The Labasa Sugar Mill in Vanua Levu had huge extensions in 1980 with the addition of a new 200,000lb Yoshimine boiler, as well as a new grinder.
An article published by Fiji time on March 23, 1980, said both machines were ready for use in time for the crushing season.
The new machines, added together, combined with the plant’s expansion, giving it the capacity to grind 250 tons per hour that year.
Much of the expansion was hidden inside the huge mill buildings before Labasa’s skyline changed.
A third mill chimney and a 900-ton bagasse silo were the outward sign to the public that there was a new multi-million dollar investment in the bustling North.
The silo is interesting in that it will not allow greater use of bagasse as fuel for boilers, thus reducing the use of a now very expensive oil. This, in turn, makes Fiji Sugar more efficient and competitive.
But plant expansions hadn’t been the only improvements made to the Fiji Sugar Corporation plant in the North. In 1977, FSC began construction of a new 3,000 tonne bulk sugar terminal and wharf in Malau.

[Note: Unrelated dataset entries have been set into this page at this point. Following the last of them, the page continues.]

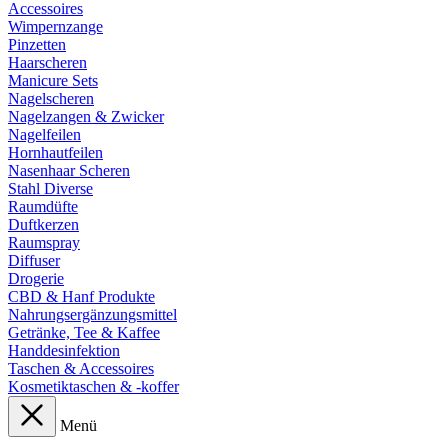
Accessoires
Wimpernzange
Pinzetten
Haarscheren
Manicure Sets
Nagelscheren
Nagelzangen & Zwicker
Nagelfeilen
Hornhautfeilen
Nasenhaar Scheren
Stahl Diverse
Raumdüfte
Duftkerzen
Raumspray
Diffuser
Drogerie
CBD & Hanf Produkte
Nahrungsergänzungsmittel
Getränke, Tee & Kaffee
Handdesinfektion
Taschen & Accessoires
Kosmetiktaschen & -koffer
Menü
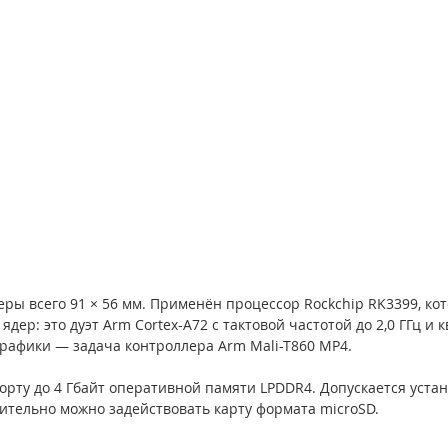
ры всего 91 × 56 мм. Применён процессор Rockchip RK3399, ко
дер: это дуэт Arm Cortex-A72 с тактовой частотой до 2,0 ГГц и 
графики — задача контроллера Arm Mali-T860 MP4.
орту до 4 Гбайт оперативной памяти LPDDR4. Допускается уста
ительно можно задействовать карту формата microSD.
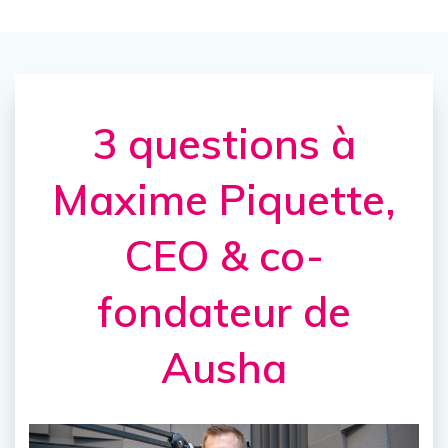
3 questions à
Maxime Piquette,
CEO & co-
fondateur de
Ausha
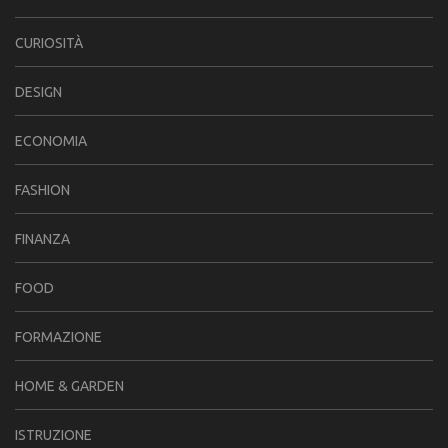
CURIOSITÀ
DESIGN
ECONOMIA
FASHION
FINANZA
FOOD
FORMAZIONE
HOME & GARDEN
ISTRUZIONE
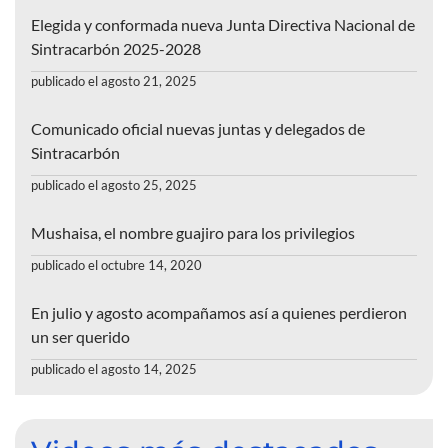
Elegida y conformada nueva Junta Directiva Nacional de
Sintracarbón 2025-2028
publicado el agosto 21, 2025
Comunicado oficial nuevas juntas y delegados de
Sintracarbón
publicado el agosto 25, 2025
Mushaisa, el nombre guajiro para los privilegios
publicado el octubre 14, 2020
En julio y agosto acompañamos así a quienes perdieron
un ser querido
publicado el agosto 14, 2025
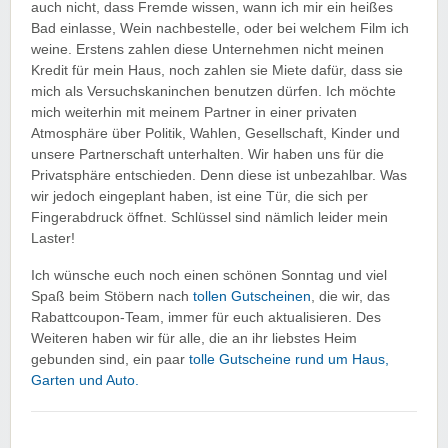
auch nicht, dass Fremde wissen, wann ich mir ein heißes
Bad einlasse, Wein nachbestelle, oder bei welchem Film ich
weine. Erstens zahlen diese Unternehmen nicht meinen
Kredit für mein Haus, noch zahlen sie Miete dafür, dass sie
mich als Versuchskaninchen benutzen dürfen. Ich möchte
mich weiterhin mit meinem Partner in einer privaten
Atmosphäre über Politik, Wahlen, Gesellschaft, Kinder und
unsere Partnerschaft unterhalten. Wir haben uns für die
Privatsphäre entschieden. Denn diese ist unbezahlbar. Was
wir jedoch eingeplant haben, ist eine Tür, die sich per
Fingerabdruck öffnet. Schlüssel sind nämlich leider mein
Laster!
Ich wünsche euch noch einen schönen Sonntag und viel
Spaß beim Stöbern nach
tollen Gutscheinen
, die wir, das
Rabattcoupon-Team, immer für euch aktualisieren. Des
Weiteren haben wir für alle, die an ihr liebstes Heim
gebunden sind, ein paar
tolle Gutscheine rund um Haus,
Garten und Auto.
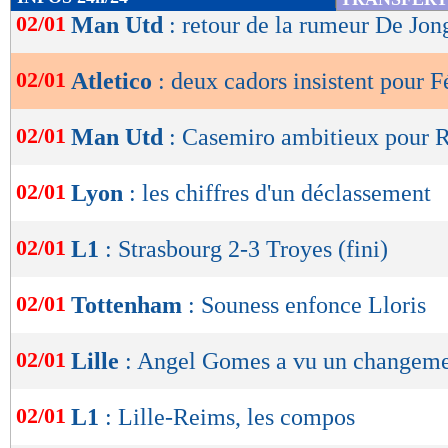
de
02/01
Man Utd
: retour de la rumeur De Jon
lecture
02/01
Atletico
: deux cadors insistent pour F
OK
02/01
Man Utd
: Casemiro ambitieux pour 
02/01
Lyon
: les chiffres d'un déclassement
02/01
L1
: Strasbourg 2-3 Troyes (fini)
02/01
Tottenham
: Souness enfonce Lloris
02/01
Lille
: Angel Gomes a vu un changem
02/01
L1
: Lille-Reims, les compos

In 1978, for the first time, all sugar was kept in this terminal and loaded in bulk by conveyor belts.
With the bulk system in place, it was then possible to ship sugar at the rate of 500 tons per hour, ten times the old rate of loading bagged sugar.

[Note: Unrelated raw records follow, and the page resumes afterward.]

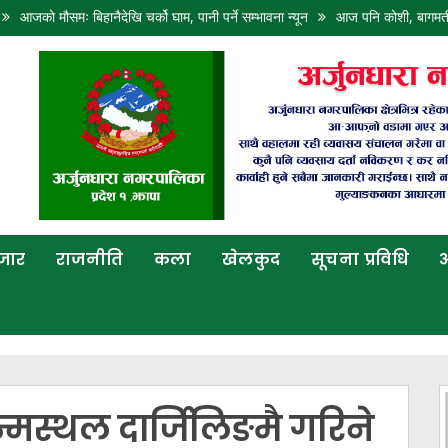
समः बिहानैदेखि चर्को घाम, पानी पर्ने सम्भावना न्यून
आज पनि कोशी, बागमती, गण्डकी र लुम
बजार
राजनीति
कला
खेलकुद
सूचना प्रविधि
अ
जन्मस्थल दार्जिलिङमै गरिने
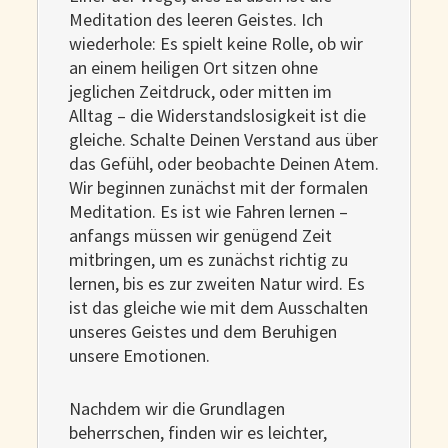
Meditation des leeren Geistes. Ich
wiederhole: Es spielt keine Rolle, ob wir
an einem heiligen Ort sitzen ohne
jeglichen Zeitdruck, oder mitten im
Alltag – die Widerstandslosigkeit ist die
gleiche. Schalte Deinen Verstand aus über
das Gefühl, oder beobachte Deinen Atem.
Wir beginnen zunächst mit der formalen
Meditation. Es ist wie Fahren lernen –
anfangs müssen wir genügend Zeit
mitbringen, um es zunächst richtig zu
lernen, bis es zur zweiten Natur wird. Es
ist das gleiche wie mit dem Ausschalten
unseres Geistes und dem Beruhigen
unsere Emotionen.
Nachdem wir die Grundlagen
beherrschen, finden wir es leichter,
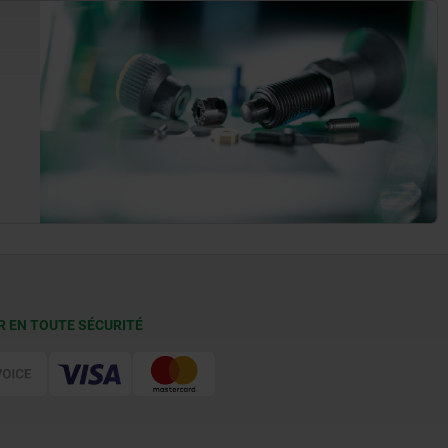
R EN TOUTE SÉCURITÉ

This was no surprise, as Labasa has always been a place of innovation and growth.
The mill began operating in 1894 and in that year it crushed what was then a remarkable 34,044 tonnes of cane at an average rate of 17.4 tonnes per hour.

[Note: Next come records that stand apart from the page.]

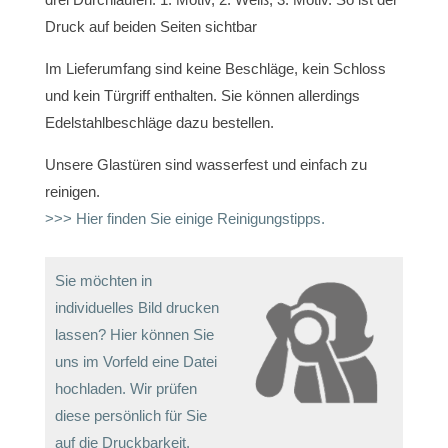
Druck auf beiden Seiten sichtbar
Im Lieferumfang sind keine Beschläge, kein Schloss
und kein Türgriff enthalten. Sie können allerdings
Edelstahlbeschläge dazu bestellen.
Unsere Glastüren sind wasserfest und einfach zu
reinigen.
>>> Hier finden Sie einige Reinigungstipps.
Sie möchten in
individuelles Bild drucken
lassen? Hier können Sie
uns im Vorfeld eine Datei
hochladen. Wir prüfen
diese persönlich für Sie
auf die Druckbarkeit.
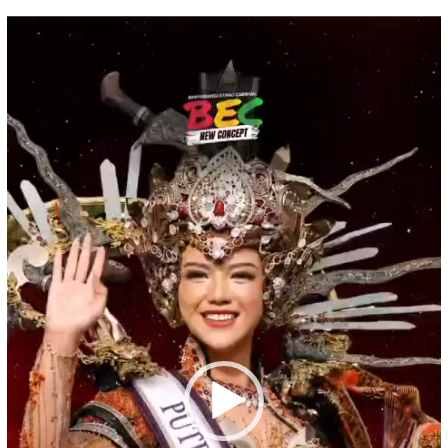
Pemutar
Video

While CRS Ltd ran the mill it continued to grow until it set a record 519,352 tonnes of cane crushed in 1970.
This figure is now largely exceeded. The sugarcane acreage and the production of the factory increased sharply. In 1979, a record 940,636 tonnes of cane was crushed at an average rate of 185.5 tonnes per hour.
Estimates at the time indicated that the likely harvest for the 1980 campaign would be around 1.1 million tonnes from 18,755 hectares of cane fields.
It was an awful lot of sugar grown in the Bustling Friendly North because it was, and still is, a vital part of the economy.